A real-time fatigue detection application for classifying drowsy and non-drowsy drivers. Capstone project for Computer Vision class.
The Fatigue Detection System is designed to monitor the user's alertness by analyzing their eye aspect ratio (EAR) and mouth aspect ratio (MAR) through a webcam. It provides visual and audible alerts when signs of fatigue are detected, thereby reducing the risk of accidents caused by drowsiness.
- Real-time eye tracking to detect fatigue
- Visual indicators showing the user's alertness status
- Audible alarms to alert the user
This application requires the following:
- Python 3.6+
- OpenCV
- Mediapipe
- dlib
- PyQt5
- numpy
Clone the repository to your local machine:
git clone https://github.com/Luchanaaaaa/Fatigue-Detection-System.git
cd Fatigue-Detection-System
Install the required dependencies:
pip install -r requirements.txt
To run the application, execute the following command:
python main.py
Make sure your webcam is enabled and properly set up before starting the application!

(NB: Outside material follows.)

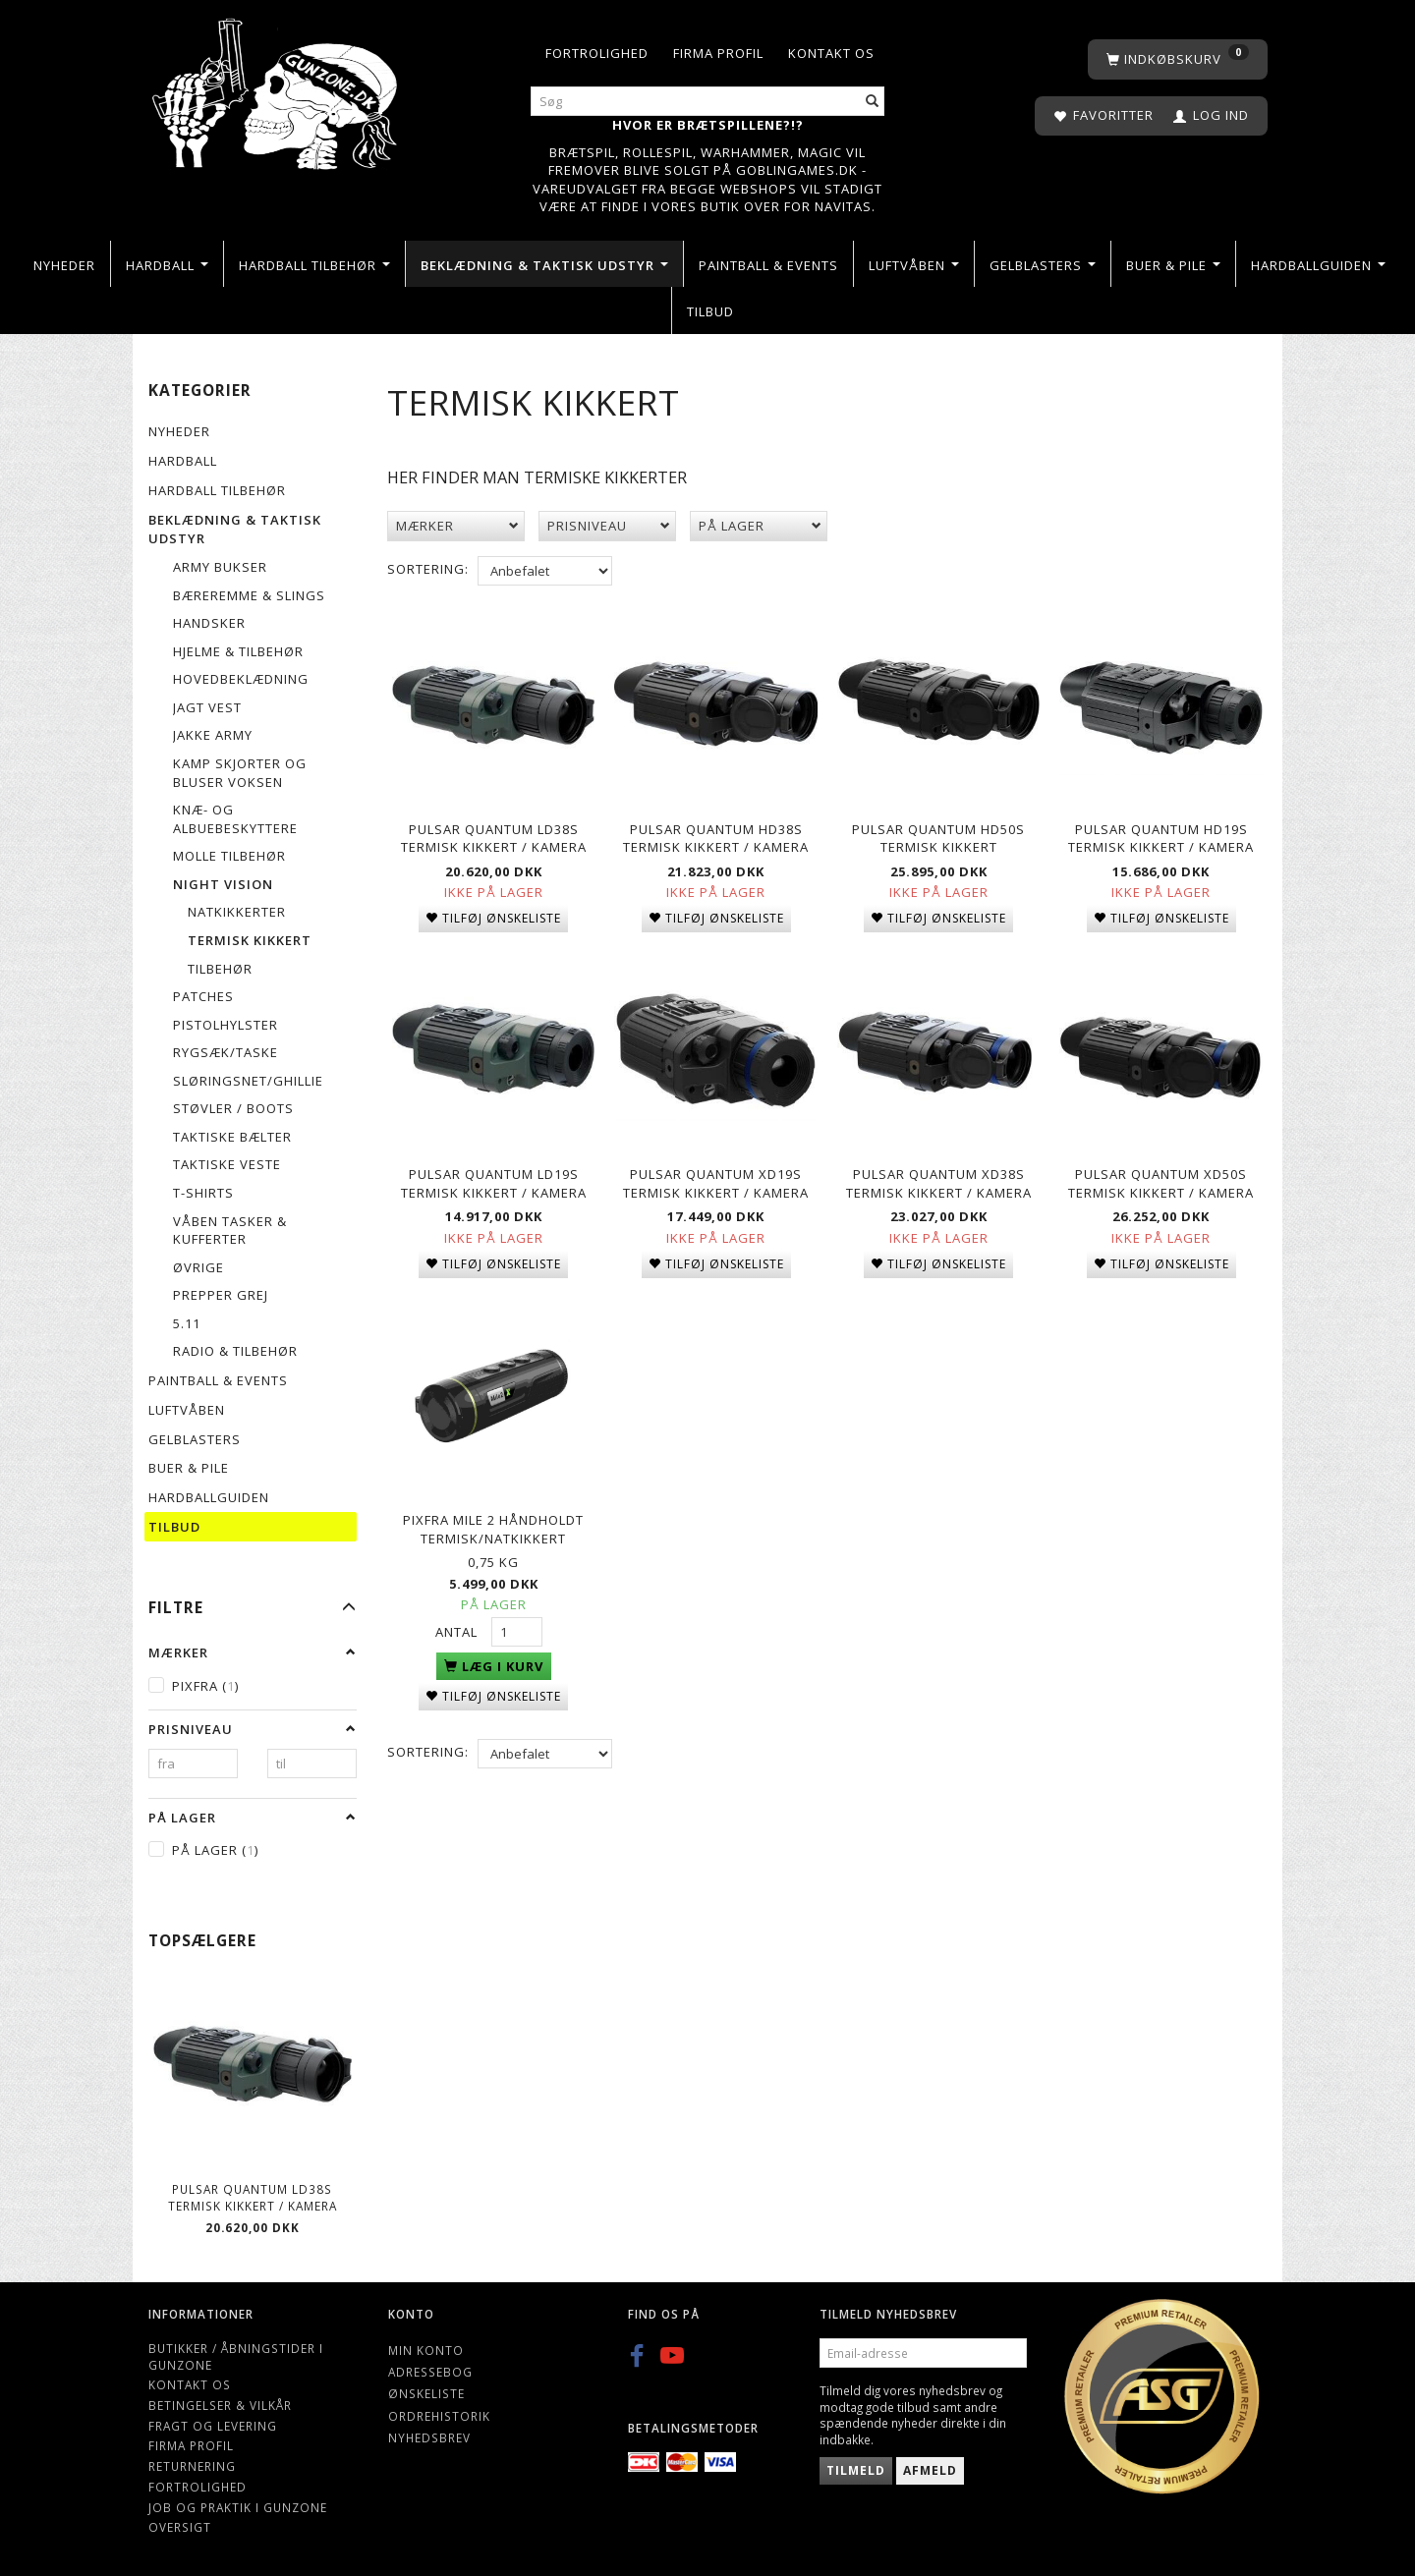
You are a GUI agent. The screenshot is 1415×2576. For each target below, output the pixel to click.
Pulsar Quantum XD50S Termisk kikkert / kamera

- The application uses a webcam to continuously monitor the user.
- Facial landmarks are detected using dlib and Mediapipe's pre-trained model.
- Eye aspect ratios and mouth aspect ratios are calculated to determine the user's level of alertness.
- The system classifies the user's state as active, fatigued, or asleep based on EAR and MAR values and provides corresponding alerts.
This project is licensed under the MIT License - see the LICENSE.md file for details.